Los Angeles skyline and San Gabriel mountains.
Los Angeles skyline and San Gabriel mountains.

Bunker Hill, Los Angeles

neighborhoodsurban-historylos-angelesdowntowndemolition-history
4 min read

Prudent Beaudry, the 13th mayor of Los Angeles, developed Bunker Hill beginning in 1867, cutting streets into the hilly terrain west of downtown and selling lots for the Queen Anne and Eastlake Victorian houses that would accumulate over the next two decades into a dense residential neighborhood. The Angels Flight railway, built in 1901, connected Beaudry's hill to the commercial streets below.
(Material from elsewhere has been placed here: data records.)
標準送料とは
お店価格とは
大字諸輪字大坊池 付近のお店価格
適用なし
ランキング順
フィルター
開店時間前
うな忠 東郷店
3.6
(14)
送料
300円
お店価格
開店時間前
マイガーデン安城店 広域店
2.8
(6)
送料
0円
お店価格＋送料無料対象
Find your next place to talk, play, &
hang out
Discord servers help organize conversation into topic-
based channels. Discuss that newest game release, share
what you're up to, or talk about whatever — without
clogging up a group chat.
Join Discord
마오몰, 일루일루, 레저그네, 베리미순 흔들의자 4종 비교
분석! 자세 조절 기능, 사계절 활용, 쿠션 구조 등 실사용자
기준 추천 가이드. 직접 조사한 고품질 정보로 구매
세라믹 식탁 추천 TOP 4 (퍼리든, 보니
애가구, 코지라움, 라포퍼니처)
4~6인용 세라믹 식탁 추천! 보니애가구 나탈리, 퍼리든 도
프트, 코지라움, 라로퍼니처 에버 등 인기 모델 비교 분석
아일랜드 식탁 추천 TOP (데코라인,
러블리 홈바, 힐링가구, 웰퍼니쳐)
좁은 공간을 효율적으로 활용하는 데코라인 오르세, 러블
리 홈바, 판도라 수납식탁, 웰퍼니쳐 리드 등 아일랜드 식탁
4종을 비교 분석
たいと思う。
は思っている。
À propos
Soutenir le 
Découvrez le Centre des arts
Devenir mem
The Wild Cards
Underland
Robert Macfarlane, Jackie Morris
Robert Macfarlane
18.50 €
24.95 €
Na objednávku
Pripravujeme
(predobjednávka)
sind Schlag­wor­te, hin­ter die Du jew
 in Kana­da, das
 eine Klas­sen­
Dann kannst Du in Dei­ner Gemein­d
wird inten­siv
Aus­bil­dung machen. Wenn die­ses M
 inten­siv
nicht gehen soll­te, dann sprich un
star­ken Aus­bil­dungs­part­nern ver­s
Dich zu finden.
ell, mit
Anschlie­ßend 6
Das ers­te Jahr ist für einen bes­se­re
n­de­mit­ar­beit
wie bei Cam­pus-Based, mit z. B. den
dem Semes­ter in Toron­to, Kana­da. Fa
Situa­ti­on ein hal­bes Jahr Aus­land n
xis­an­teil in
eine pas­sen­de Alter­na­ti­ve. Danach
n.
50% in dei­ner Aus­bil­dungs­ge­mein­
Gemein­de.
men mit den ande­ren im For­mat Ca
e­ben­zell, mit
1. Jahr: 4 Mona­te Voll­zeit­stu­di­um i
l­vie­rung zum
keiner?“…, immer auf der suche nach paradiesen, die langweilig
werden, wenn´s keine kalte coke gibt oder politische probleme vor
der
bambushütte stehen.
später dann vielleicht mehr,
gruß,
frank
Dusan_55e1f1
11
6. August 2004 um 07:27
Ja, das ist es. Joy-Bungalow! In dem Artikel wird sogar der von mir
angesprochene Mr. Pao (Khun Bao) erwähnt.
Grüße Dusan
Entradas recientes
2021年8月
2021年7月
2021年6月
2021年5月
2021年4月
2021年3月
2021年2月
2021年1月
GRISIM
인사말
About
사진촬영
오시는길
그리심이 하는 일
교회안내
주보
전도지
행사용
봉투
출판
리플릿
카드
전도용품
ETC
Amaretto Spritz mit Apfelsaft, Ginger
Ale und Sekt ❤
By 1955, the city of Los Angeles had declared the neighborhood blighted and set in motion what would become the longest urban renewal project in the city's history. The Victorian houses are gone. The 22,000 people who lived there are gone. What replaced them is the cultural district that now defines downtown Los Angeles.

The Neighborhood That Was

Bunker Hill in its Victorian era was a neighborhood of middle-class ambition — families who had done well enough to afford a proper house on a proper hill, close enough to downtown to walk to business but elevated enough to feel apart from it. The architecture was High Victorian: wraparound porches, ornate gingerbread trim, turrets and towers expressing the era's confidence in decorative excess. As the 20th century advanced, the neighborhood's social character shifted. Residents who could afford to moved to new suburbs; their houses were subdivided into rooming houses and apartments. By the postwar period, Bunker Hill had become what city planners called a 'skid row annex' — which is to say, it housed the kind of people the city preferred not to see.

The Noir Landmark

Before it was demolished, Bunker Hill was the preferred setting of Los Angeles noir fiction. Raymond Chandler's Philip Marlowe navigated its streets; John Fante wrote about its rooming houses in Ask the Dust. The hill's combination of faded grandeur and present poverty — Victorians turned tenements, Angels Flight shuttling people up and down the grade, the downtown towers visible below while the neighborhood itself decayed above — gave it the exact visual and emotional texture that noir required. Filmmakers used it too: the physical reality of Bunker Hill, before the bulldozers arrived, appears in dozens of films from the 1940s and 1950s.

The Clearance

The 1955 declaration of blight began a process that stretched through the 1990s. Approximately 22,000 people were displaced from Bunker Hill — mostly elderly residents, recent immigrants, and people with limited resources who had made their lives in the affordable housing the neighborhood provided. The city's Community Redevelopment Agency acquired parcels through eminent domain, demolished buildings, and prepared the cleared land for commercial and institutional development. The process was so prolonged that Bunker Hill existed for decades as a construction site, its former residents long gone and its replacement still incomplete.

What Replaced It

The Bunker Hill that exists today is an institutional district of a particular Southern California ambition. The Museum of Contemporary Art, designed by Arata Isozaki, opened in 1986. Frank Gehry's Walt Disney Concert Hall, commissioned in 1987 and opened in 2003, became one of the most photographed buildings in Los Angeles. The Broad contemporary art museum, designed by Diller Scofidio + Renfro, opened in 2015 next to Disney Hall. The Grand, a hotel and residential tower designed by Gehry, completed the transformation of the hill's western face. It is, by any measure, a distinguished cultural district. Whether what was there before was worth what was sacrificed to build it remains a question the city has never fully answered.

From the Air

Bunker Hill is at 34.0520°N, 118.2503°W in downtown Los Angeles, the elevated terrain immediately west of the historic Broadway corridor. The Walt Disney Concert Hall's distinctive stainless steel exterior is visible from the air as a reflective cluster on the hill's western face. Grand Avenue runs along the ridge. Nearest airports: Burbank Bob Hope (KBUR) 12 miles northeast, Hawthorne (KHHR) 9 miles southwest, Los Angeles International (KLAX) 13 miles southwest.